* ASSIGNMENT:
Lines below starting with the line with "services, resources, and community" and going on through the line with "Electric mahjong.Kitchen. BBQ." must be output exactly; the rest of the records must be left out.

(Records excerpted from a collection)
########################################

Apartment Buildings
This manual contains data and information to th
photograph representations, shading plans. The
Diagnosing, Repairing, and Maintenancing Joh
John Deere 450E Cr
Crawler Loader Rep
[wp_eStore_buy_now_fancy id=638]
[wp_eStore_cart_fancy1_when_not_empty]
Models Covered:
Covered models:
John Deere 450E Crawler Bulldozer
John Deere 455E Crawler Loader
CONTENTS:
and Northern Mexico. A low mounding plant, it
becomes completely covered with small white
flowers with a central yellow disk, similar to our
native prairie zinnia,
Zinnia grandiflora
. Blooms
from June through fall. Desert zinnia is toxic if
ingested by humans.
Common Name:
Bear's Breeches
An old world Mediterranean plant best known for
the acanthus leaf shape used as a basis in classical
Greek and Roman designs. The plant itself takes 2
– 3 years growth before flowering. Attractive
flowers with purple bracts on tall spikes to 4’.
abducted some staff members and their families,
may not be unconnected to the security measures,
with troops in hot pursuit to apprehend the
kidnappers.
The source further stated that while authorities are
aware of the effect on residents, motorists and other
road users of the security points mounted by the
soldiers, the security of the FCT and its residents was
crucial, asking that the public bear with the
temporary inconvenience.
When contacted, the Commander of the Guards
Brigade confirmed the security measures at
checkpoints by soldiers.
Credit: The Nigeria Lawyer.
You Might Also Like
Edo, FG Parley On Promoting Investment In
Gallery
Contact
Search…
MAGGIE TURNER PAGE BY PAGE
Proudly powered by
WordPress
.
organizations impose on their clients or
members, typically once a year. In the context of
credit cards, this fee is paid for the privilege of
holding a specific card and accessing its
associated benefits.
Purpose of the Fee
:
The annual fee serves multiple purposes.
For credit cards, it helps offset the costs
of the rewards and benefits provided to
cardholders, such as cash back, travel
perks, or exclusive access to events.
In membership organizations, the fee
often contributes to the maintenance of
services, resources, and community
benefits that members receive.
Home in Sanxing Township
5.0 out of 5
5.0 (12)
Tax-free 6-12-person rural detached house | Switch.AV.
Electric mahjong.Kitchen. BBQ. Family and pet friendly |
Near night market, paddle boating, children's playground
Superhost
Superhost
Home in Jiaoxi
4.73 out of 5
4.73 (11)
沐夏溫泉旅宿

########################################

* RESULT:
services, resources, and community
benefits that members receive.
Home in Sanxing Township
5.0 out of 5
5.0 (12)
Tax-free 6-12-person rural detached house | Switch.AV.
Electric mahjong.Kitchen. BBQ. Family and pet friendly |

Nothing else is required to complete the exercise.